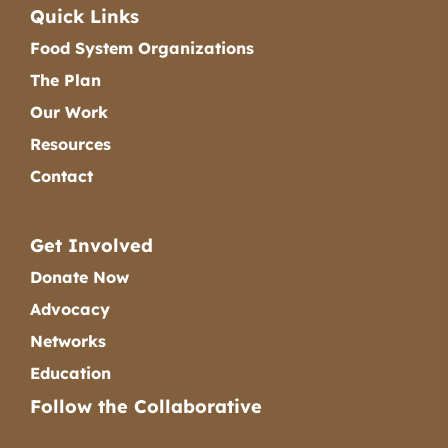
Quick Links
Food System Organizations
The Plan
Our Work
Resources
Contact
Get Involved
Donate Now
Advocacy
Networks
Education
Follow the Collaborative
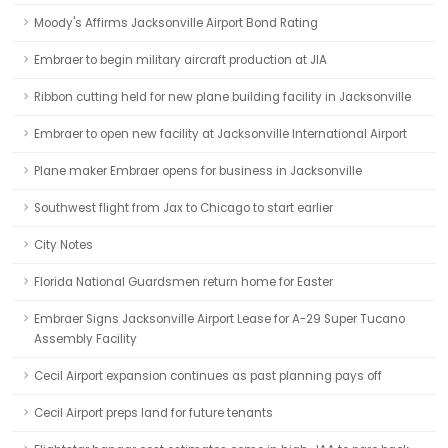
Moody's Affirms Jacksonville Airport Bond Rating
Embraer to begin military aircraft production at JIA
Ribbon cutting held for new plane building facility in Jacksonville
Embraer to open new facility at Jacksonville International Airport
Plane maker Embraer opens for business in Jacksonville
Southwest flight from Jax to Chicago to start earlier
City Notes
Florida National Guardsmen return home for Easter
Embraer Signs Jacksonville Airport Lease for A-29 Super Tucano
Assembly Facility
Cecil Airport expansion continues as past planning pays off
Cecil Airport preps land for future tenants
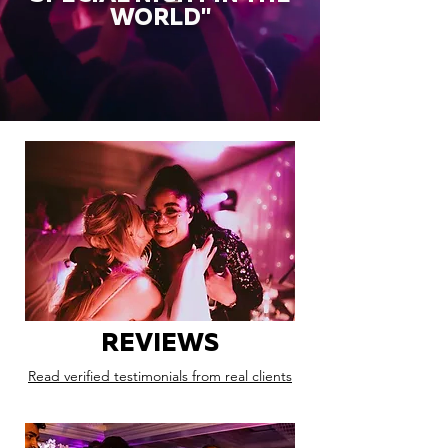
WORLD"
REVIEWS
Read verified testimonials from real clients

----

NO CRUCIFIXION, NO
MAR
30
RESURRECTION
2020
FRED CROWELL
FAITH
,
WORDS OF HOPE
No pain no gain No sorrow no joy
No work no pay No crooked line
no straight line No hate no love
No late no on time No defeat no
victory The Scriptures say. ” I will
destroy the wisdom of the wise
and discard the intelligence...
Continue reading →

----

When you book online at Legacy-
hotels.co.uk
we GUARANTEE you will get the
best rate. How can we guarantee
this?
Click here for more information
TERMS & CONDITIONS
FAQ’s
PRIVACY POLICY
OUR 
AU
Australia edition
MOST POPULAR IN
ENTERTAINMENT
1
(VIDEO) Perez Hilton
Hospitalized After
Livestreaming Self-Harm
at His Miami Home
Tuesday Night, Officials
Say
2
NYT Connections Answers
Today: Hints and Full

----

TRY IT
The lines above, starting at the one with "and discard the intelligence..." and ending at the one with "Continue reading →", are the only ones to return, exactly as written.

EXERCISE OUTPUT
and discard the intelligence...
Continue reading →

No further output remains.